Nader argues that the FEC violated the Federal Election Campaign Act of 1971 (FECA), which requires the agency to serve his complaint on the respondent parties and conduct an investigation if evidence provides reason to believe they may have violated FECA. The FEC, Nader says, never contacted those who committed the alleged violations and ignored emails and other evidence demonstrating that the DNC and Kerry-Edwards campaign coordinated and participated in the effort to frustrate the Nader campaign.
In the complaint, Hall notes that some 35 organizers met at a hotel in Boston to plan the siege on Nader’s bid in July 2004. There were representatives from advocacy groups, law firms and the DNC, which paid for the meeting.
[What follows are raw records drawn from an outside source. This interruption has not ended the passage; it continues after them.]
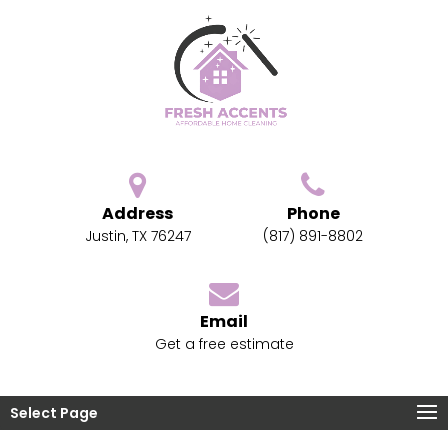
Address
Phone
Justin, TX 76247
(817) 891-8802
Email
Get a free estimate
Select Page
The memo that came out of that meeting told leaders to convince Nader supporters that he was “in bed with Republicans.” That phrase was hammered into voters’ minds, Hall argues, for months until the election.
In August 2004, a representative from pro-Kerry group The Ballot Project, Toby Moffett, told a Washington Post reporter that law firms had provided some $2 million in legal services, which were never reported as campaign contributions.
Many DNC affiliates, such as Jack Corrigan and Judy Reardon, promoted and sometimes wrote complaints for law firms. In Maine, Democratic Party Chair Dorothy Melanson testified in court that the DNC officials had encouraged her to file a challenge against Nader and said they would pay for the costs of her lawsuit.
Some of the groups that aligned themselves with the DNC, Hall says, harassed Nader. They sabotaged his nomination petitions, disrupted conventions and falsely threatened petition circulators. One firm retained by the DNC, Reed Smith, has frozen Nader’s bank account since 2008, asking for $81,000 in litigation costs it claims it incurred in challenging Nader’s Pennsylvania nomination petitions. A grand jury investigation by Pennsylvania’s then-Attorney General Tom Corbett later revealed that state employees illegally prepared a substantial portion of the challenge at taxpayer expense.
The FEC, which has a stated policy addressing ballot challenges, has ignored the alleged abuse.